Am I looking at this correctly? I don't get why you would want this to be a hardware device.

[+] myself248|6 years ago|reply
As someone on the periphery of comp-sci my whole life, I find myself wondering, is this similar in concept to content-addressable memory?
[+] goldenkey|6 years ago|reply
No, because we are addressing it by key.
[+] int0x80|6 years ago|reply
How is this exposed to userspace? What interface?
[+] mpsys|6 years ago|reply
It is accessible directly to applications through the SNIA KVS API (and Samsung has it's own API as well). There is no filesystem in the middle, if you are using the KV-controller.
[+] perspective1|6 years ago|reply
On the one hand I think this is very cool.

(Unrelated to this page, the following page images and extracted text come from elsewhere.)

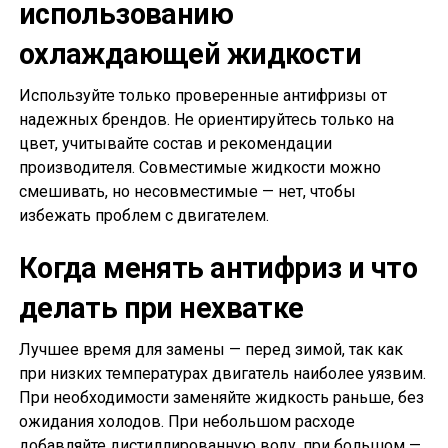
использованию
охлаждающей жидкости
Используйте только проверенные антифризы от
надежных брендов. Не ориентируйтесь только на
цвет, учитывайте состав и рекомендации
производителя. Совместимые жидкости можно
смешивать, но несовместимые — нет, чтобы
избежать проблем с двигателем.
Когда менять антифриз и что
делать при нехватке
Лучшее время для замены — перед зимой, так как
при низких температурах двигатель наиболее уязвим.
При необходимости заменяйте жидкость раньше, без
ожидания холодов. При небольшом расходе
добавляйте дистиллированную воду, при большом —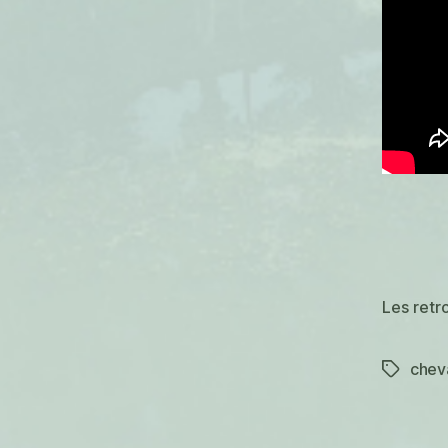
Les retr
chev
Étiquett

On the other, I think it's funny that Redis can fit in my RAM and not on my SSD.
[+] lucas_membrane|6 years ago|reply
But who will be the first to use a Key-Value SSD to implement a file system?
[+] DonHopkins|6 years ago|reply
How flexible are the limits on key and data size? I imagine a lot of apps would need more than just 255 byte keys and 2MB values. Is there an efficient way to virtually increase the value size, at least?
[+] Androider|6 years ago|reply
How would you do a backup of this KV store if it's not exposed as a filesystem or block device? You wouldn't (it's for ephemeral caching?), or you'd just walk the entire keyspace?
[+] zzzcpan|6 years ago|reply
There are iterators in the API I believe.